Abortion remains at the center of the pro-life movement, which began as a reaction against efforts to legalize the practice in one country after another across the Western world in the middle of the last century. Those efforts largely succeeded, in the United States and elsewhere, leaving the pro-life movement since then to operate on different tracks. It drafts and promotes legislation that would reduce the exposure of unborn children to harm now, in the short term, while lawyers and advocates debate strategies for their longer-term project: First, persuade the public that the abortion of unborn children should be unthinkable. Then, when that consensus is established, induce judges to rule that it should be illegal. That’s the mind of the pro-life movement. Some prolifers would say that its heart and soul are the non-profit pregnancy centers that serve women who feel pressure, often economic, to abort but down deep want to carry their pregnancies to term.
Early on, the National Right to Life Committee here in America raised the umbrella of the movement just high enough to take in the related issue of euthanasia and then its cousin, physician-assisted suicide. A dagger aimed at either end of the human lifespan, the concept of abortion, euthanasia, and assisted suicide as members of a family of medical practices whose shared objective is to produce or hasten death makes sense up to a point. They are medical practices, after all—in violation of the Hippocratic Oath, their critics contend, but nonetheless carried out by, or under the direction of, physicians in clinics, hospitals, and nursing homes.
The psychiatrist and historian Robert Jay Lifton writes of the gradual “medicalization of killing” in Germany in the 1930s and 1940s. Aktion T4, it was called, the government-sponsored program of mass “mercy killing”: Doctors began to take the lives of patients, often through starvation, lethal injections, or gassing. The rationale involved eugenics mixed with racism. The step from there to Zyklon B turned out to be not so far.
The decades-long effort to remove legal restraints against euthanasia in the United States evaporated after the Second World War, given the role that medicalized killing had played in the Holocaust. That historical association had intensified the taboo against even discussing the possibility that doctors would kill patients.
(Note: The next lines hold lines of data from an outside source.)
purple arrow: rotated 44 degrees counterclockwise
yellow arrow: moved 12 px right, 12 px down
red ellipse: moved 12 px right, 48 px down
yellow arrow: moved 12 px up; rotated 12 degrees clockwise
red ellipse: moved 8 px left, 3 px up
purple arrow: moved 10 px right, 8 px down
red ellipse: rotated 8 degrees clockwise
A generation passed, however, and by the 1970s the campaign to legalize euthanasia and physician-assisted suicide here was revived. The Karen Ann Quinlan case in New Jersey gave the issue a name and a sympathetic story: Against her doctors’ wishes, her parents fought in court to remove her from life support after she had lapsed into a coma, and then remained in a persistent vegetative state for months. Her parents prevailed. Their daughter’s respirator disconnected, she continued to breathe unaided, and lived in a nursing home where she was fed by artificial means until she died of pneumonia nine years later. “We never asked to have her die,” her mother insisted.
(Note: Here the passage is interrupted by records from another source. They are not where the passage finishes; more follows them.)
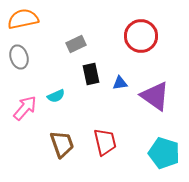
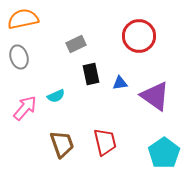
red circle: moved 2 px left
cyan pentagon: rotated 20 degrees clockwise
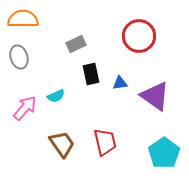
orange semicircle: rotated 12 degrees clockwise
brown trapezoid: rotated 16 degrees counterclockwise
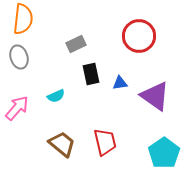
orange semicircle: rotated 96 degrees clockwise
pink arrow: moved 8 px left
brown trapezoid: rotated 16 degrees counterclockwise
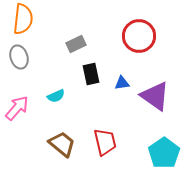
blue triangle: moved 2 px right
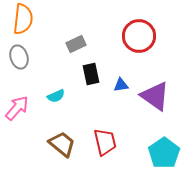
blue triangle: moved 1 px left, 2 px down
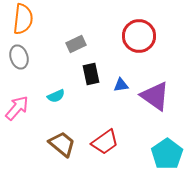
red trapezoid: rotated 68 degrees clockwise
cyan pentagon: moved 3 px right, 1 px down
At issue was whether a patient, through proxies (in this case, Quinlan’s parents), could refuse treatment without which she might soon die. Circumstances vary so widely from case to case that no one could ever formulate a clear, simple answer that would always be both indisputably ethical and humane. Anyone who has had to make end-of-life decisions for elderly family members understands the problem. The patient may have stopped eating and mostly lost the swallowing reflex, indicating that the dying process has begun. His life could be extended through the application of feeding tubes. The decision is the patient’s or, more typically, since his lucidity is diminishing, that of his family. To decline artificial nutrition is to deprive the patient of days, weeks, or even months of life, but to elect it would be to force an outcome that the context of his medical condition—in his ninth or tenth decade, he’s dying a natural death—cries out against. No bright line separates instances in which medical intervention would be appropriate from instances in which it should be clear that it’s time to let go. Discernment in these matters is an art.
And the art attracts “artists,” activists interested in pushing the boundaries. They question why doctors, judges, or legislators should be able to decide when a person (or his proxy) may exercise his right to die. Parents surprised by defects or disabilities in their newborn children may sue their doctor for wrongful birth, arguing that the failure to detect fetal abnormality and inform them of it deprived them of the opportunity to abort. Take that legal reasoning, look at it from the child’s perspective, and you get the category “wrongful life,” the presumption that the child is harmed by having to suffer life in a body marred by some defect that eluded the obstetricians, who should have caught it and enabled the mother to make the putatively humane decision to abort him. Wrongful-life cases don’t usually succeed in court, but their existence illustrates the legal reasoning that joins abortion rights and the right to die.
Americans are committing suicide at an increasing rate, but not only Americans. Suicide across the globe is on the rise. Note that suicide prevention, the natural response to this trend, is on a collision course with a creeping social acceptance of suicide as a “rational” exercise of a right to die. It’s the psychological, though not yet legal, foundation of abortion rights, as pro-choice advocates have been telling us for decades: “Of course we care about the unborn child.” What if it’s not in his interest to live? The woman is his natural proxy to answer the question whether he should exercise his right to die. Suicide acceptance, I maintain, has always been at the heart of the campaign to promote acceptance of abortion. The pro-life movement needs to respond to the current suicide crisis head-on—and to treat it not as an add-on to some seamless-garment agenda but as the central issue, the defining issue of the larger cause.